Per-Oskar Leu’s new body of work, In Praise of Learning, looks at the struggle over ideology in the mass entertainment industry: specifically, the attempts by Hollywood to depoliticize American film during the 1940s and ’50s. The title In Praise of Learning is taken from a poem by the German poet and dramatist Bertolt Brecht, who spent the war years in exile, as a screenwriter in Hollywood, before being summoned to testify before the House Un-American Activities Committee as an “unfriendly” witness. The piece takes the form of wall newspapers – a means of disseminating information commonly associated with the early Soviet Union. Onto six wooden panels are mounted a total of 18 “flip books”, hung from steel binders.

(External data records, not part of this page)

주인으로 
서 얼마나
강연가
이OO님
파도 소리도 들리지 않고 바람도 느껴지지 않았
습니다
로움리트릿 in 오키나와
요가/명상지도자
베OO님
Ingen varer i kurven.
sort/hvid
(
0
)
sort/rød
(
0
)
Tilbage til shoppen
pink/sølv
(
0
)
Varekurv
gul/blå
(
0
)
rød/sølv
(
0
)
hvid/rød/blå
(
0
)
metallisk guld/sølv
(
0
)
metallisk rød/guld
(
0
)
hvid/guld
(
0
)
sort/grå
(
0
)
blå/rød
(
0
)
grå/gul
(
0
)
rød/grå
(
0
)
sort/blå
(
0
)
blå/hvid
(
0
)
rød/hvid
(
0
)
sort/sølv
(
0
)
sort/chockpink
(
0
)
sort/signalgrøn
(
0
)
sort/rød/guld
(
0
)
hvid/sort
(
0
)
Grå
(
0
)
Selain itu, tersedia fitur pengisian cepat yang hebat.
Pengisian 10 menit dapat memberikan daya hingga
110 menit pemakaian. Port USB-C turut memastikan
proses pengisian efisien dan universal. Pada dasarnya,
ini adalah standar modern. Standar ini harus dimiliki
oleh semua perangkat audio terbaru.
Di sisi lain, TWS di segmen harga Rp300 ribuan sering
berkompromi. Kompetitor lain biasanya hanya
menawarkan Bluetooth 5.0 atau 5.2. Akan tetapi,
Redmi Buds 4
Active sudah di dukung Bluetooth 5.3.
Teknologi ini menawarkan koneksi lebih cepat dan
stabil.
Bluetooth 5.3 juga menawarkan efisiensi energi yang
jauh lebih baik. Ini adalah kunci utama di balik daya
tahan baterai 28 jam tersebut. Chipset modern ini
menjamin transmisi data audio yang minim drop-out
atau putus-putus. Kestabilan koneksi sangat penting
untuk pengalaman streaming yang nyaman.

The pages of the flip books are taken from issues of the New York Times, dating from 1940 to 1947. A series of 48 consecutive still images from Walt Disney’s 1940 animated feature film Pinocchio, have been transposed onto the vintage newspaper pages using red marker pen. In Praise of Learning contains the story of Walt Disney’s involvement in the witch-hunt against so-called “subversive elements” in the American entertainment business at the dawn of the Cold War. The piece attempts to trace a historical line from the release of ‘Pinocchio’ to censorship in American cultural life.
The exhibition also includes an essay by the Philadelphia-based art historian Philip Glahn, a specialist on Brecht, with whom Tiven and Leu have been in collaborative dialog. The text deals with the technical, social, and aesthetic dimensions of history, and is presented here in a gallery poster.